Lawyer for CFA: “All my client wants is a safety network of supportive adults that your child trusts and can talk with.”
The CFA lawyer made suggestions to A’s father about various potential people who might be available for the safety network but he replied that he was reluctant to give names and contact details of people for a variety of reasons. The CFA lawyer said that for every person who was suggested, the father seemed to “put up barriers”.
A’s father: “I’m not trying to put up barriers. I know I’m innocent. [A] is 100% safe.”
Lawyer for CFA: “You’re not fully co-operating. It’s disguised compliance.”

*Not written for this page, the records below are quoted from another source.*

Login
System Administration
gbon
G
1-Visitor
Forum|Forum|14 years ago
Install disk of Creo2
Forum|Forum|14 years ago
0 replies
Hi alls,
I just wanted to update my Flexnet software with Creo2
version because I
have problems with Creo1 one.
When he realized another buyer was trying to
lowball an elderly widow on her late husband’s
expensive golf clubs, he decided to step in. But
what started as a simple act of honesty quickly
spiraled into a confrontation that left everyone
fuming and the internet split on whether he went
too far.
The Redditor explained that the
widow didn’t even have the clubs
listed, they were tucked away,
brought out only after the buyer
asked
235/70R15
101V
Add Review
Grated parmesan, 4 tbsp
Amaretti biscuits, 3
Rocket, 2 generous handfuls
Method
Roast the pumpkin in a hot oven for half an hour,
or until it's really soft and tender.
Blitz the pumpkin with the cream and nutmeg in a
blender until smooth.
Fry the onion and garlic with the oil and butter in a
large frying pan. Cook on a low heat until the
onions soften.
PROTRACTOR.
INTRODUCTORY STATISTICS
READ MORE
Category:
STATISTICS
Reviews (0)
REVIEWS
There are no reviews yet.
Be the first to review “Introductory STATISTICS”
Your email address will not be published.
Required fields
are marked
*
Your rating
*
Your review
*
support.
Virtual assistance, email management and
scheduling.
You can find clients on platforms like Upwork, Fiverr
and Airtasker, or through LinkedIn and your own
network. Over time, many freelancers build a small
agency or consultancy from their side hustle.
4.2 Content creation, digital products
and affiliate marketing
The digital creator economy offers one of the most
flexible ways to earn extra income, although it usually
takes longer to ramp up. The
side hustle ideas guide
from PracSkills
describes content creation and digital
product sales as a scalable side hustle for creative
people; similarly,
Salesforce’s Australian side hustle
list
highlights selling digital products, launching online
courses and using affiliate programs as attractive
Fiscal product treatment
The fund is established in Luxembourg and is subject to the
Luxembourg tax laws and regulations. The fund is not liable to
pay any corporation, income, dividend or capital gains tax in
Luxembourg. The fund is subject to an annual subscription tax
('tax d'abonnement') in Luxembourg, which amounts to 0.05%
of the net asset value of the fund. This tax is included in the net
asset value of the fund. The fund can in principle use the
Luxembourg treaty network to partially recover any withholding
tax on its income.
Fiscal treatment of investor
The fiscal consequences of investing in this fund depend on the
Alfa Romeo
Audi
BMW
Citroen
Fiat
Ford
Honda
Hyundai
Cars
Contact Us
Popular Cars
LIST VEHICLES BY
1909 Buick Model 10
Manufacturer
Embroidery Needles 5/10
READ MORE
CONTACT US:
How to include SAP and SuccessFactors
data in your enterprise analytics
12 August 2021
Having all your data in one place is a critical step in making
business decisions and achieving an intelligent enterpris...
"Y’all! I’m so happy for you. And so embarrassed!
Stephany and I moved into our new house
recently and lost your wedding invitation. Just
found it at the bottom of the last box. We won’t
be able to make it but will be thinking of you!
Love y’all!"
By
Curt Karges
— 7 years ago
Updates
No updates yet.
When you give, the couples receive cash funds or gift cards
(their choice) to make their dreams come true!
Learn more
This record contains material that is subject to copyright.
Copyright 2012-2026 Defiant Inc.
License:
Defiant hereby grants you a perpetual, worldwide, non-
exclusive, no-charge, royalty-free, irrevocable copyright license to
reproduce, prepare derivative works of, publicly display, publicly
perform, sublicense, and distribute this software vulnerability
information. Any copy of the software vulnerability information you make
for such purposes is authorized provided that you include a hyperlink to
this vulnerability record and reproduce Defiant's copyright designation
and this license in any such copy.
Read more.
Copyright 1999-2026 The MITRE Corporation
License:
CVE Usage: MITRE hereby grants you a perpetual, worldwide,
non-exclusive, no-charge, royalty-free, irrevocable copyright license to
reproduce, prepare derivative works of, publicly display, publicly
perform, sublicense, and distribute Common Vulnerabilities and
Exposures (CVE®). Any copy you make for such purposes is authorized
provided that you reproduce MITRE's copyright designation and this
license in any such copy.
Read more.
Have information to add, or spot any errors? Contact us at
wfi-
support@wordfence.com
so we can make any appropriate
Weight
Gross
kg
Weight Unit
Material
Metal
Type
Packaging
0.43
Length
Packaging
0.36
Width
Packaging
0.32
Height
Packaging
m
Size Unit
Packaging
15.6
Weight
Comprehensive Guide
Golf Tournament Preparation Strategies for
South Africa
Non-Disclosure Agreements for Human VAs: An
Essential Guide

The father told the court that he was feeling under pressure and that the CFA was “dragging” him back to court because it was not getting its own way. The CFA lawyer said that what the school was providing was not bereavement counselling and that [A’s father] would have to provide a support network of people who were available to talk to the CFA.
A’s father: “I can’t provide what’s not there.”
Judge: “You appear to me to be overwhelmed. That is how you come across to the court. These are things you need help with. You need assistance to look after [A]. This is not a trial of you. You need an advocate.”
The father was unsure of the meaning of “advocate” and the judge explained that this was like a “middleman”. The judge told the father that she was going to appoint an advocate for him and that the court would pay. The advocate’s responsibility was to explain to [the father] what he needed to have in place.
The judge decided to list the matter on a date four weeks later. The progress on the safety network would be discussed at the next court date. During the interim period, the judge ordered that A’s father, the advocate and the social workers were to meet and have a discussion about the progress. This would assist the court to put a plan in place for the benefit of A and her father.